** Opening MATERIAL SUPPLIED block **

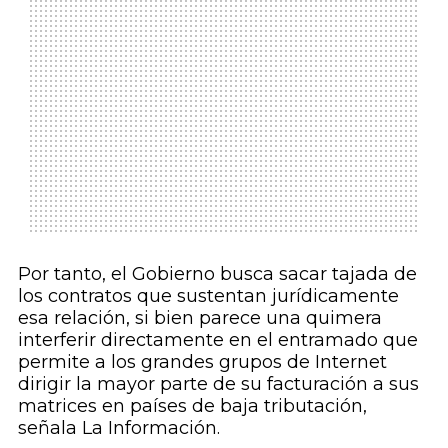
Por tanto, el Gobierno busca sacar tajada de
los contratos que sustentan jurídicamente
esa relación, si bien parece una quimera
interferir directamente en el entramado que
permite a los grandes grupos de Internet
dirigir la mayor parte de su facturación a sus
matrices en países de baja tributación,
señala La Información.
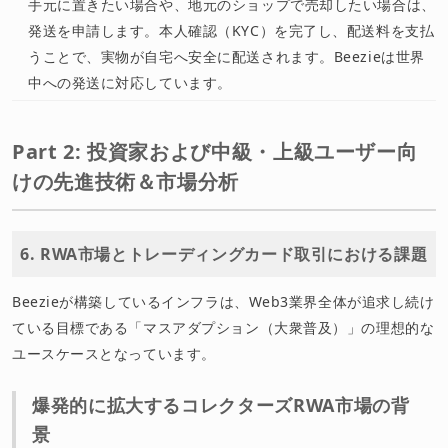
手元に置きたい場合や、地元のショップで売却したい場合は、
発送を申請します。本人確認（KYC）を完了し、配送料を支払
うことで、実物が自宅へ安全に配送されます。Beezieは世界
中への発送に対応しています。
Part 2: 投資家および中級・上級ユーザー向
けの先進技術＆市場分析
6. RWA市場とトレーディングカード取引における課題
Beezieが構築しているインフラは、Web3業界全体が追求し続け
ている目標である「マスアダプション（大衆普及）」の理想的な
ユースケースとなっています。
爆発的に拡大するコレクターズRWA市場の背
景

** Closing MATERIAL SUPPLIED block **

● INSTRUCTIONS TO FOLLOW
I need the lines from the line containing "los contratos que sustentan jurídicamente" through the final line of the listing duplicated exactly, both ends included, with no pictures and nothing else.

● SOLUTION TO THIS TASK
los contratos que sustentan jurídicamente
esa relación, si bien parece una quimera
interferir directamente en el entramado que
permite a los grandes grupos de Internet
dirigir la mayor parte de su facturación a sus
matrices en países de baja tributación,
señala La Información.
手元に置きたい場合や、地元のショップで売却したい場合は、
発送を申請します。本人確認（KYC）を完了し、配送料を支払
うことで、実物が自宅へ安全に配送されます。Beezieは世界
中への発送に対応しています。
Part 2: 投資家および中級・上級ユーザー向
けの先進技術＆市場分析
6. RWA市場とトレーディングカード取引における課題
Beezieが構築しているインフラは、Web3業界全体が追求し続け
ている目標である「マスアダプション（大衆普及）」の理想的な
ユースケースとなっています。
爆発的に拡大するコレクターズRWA市場の背
景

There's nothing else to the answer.